*AIM OF THE TASK*.
Considering the entries that follow, report how many lines include the string "server", giving the number alone.

Extracted data entries:
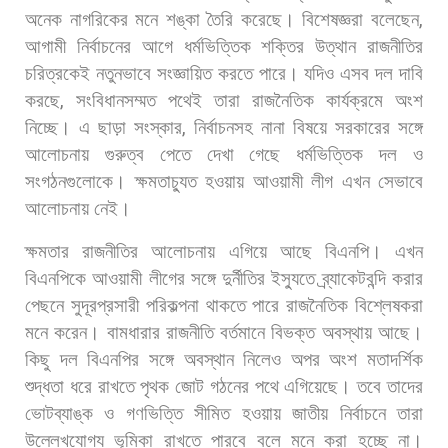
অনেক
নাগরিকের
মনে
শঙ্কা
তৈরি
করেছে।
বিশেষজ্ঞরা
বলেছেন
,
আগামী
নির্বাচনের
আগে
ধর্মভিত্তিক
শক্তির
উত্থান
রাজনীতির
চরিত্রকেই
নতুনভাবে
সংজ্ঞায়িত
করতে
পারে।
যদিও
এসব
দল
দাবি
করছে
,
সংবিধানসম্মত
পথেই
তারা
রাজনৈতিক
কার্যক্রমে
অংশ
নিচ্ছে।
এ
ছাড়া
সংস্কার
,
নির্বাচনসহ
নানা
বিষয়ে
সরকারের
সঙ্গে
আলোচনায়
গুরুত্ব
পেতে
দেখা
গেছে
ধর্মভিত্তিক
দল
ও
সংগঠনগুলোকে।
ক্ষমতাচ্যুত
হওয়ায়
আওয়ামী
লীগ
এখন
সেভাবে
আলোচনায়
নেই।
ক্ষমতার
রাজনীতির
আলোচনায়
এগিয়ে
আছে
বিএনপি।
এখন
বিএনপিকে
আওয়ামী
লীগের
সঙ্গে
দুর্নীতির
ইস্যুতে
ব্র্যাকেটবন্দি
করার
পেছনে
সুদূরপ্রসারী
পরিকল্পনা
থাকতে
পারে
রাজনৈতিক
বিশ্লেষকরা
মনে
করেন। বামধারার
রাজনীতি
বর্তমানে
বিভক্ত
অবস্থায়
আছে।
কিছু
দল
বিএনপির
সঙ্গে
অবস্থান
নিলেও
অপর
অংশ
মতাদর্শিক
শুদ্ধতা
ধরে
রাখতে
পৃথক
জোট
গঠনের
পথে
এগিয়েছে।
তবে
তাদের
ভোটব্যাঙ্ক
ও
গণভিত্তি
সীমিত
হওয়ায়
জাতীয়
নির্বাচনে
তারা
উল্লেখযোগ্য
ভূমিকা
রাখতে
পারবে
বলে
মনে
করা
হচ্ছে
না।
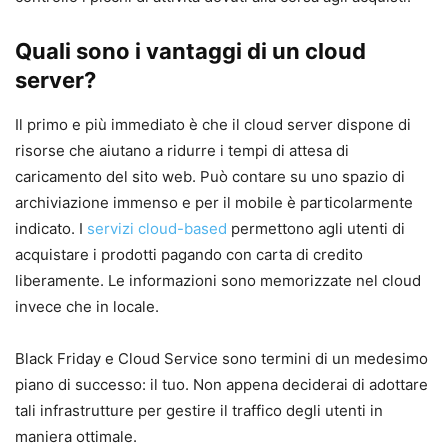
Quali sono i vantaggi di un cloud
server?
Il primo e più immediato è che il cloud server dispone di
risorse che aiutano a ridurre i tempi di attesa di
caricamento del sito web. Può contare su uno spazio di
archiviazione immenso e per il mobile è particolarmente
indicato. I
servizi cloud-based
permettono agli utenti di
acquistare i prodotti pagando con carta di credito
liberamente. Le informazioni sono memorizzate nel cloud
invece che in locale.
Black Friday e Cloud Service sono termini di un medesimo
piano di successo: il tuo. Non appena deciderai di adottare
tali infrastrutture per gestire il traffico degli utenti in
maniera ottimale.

* * *

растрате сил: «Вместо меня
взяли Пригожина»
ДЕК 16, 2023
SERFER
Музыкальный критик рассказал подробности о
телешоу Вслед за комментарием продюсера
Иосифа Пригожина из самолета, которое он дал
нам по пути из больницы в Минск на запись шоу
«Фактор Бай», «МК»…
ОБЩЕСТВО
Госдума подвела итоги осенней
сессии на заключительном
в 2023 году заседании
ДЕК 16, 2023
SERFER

*TASK ANSWER*.
2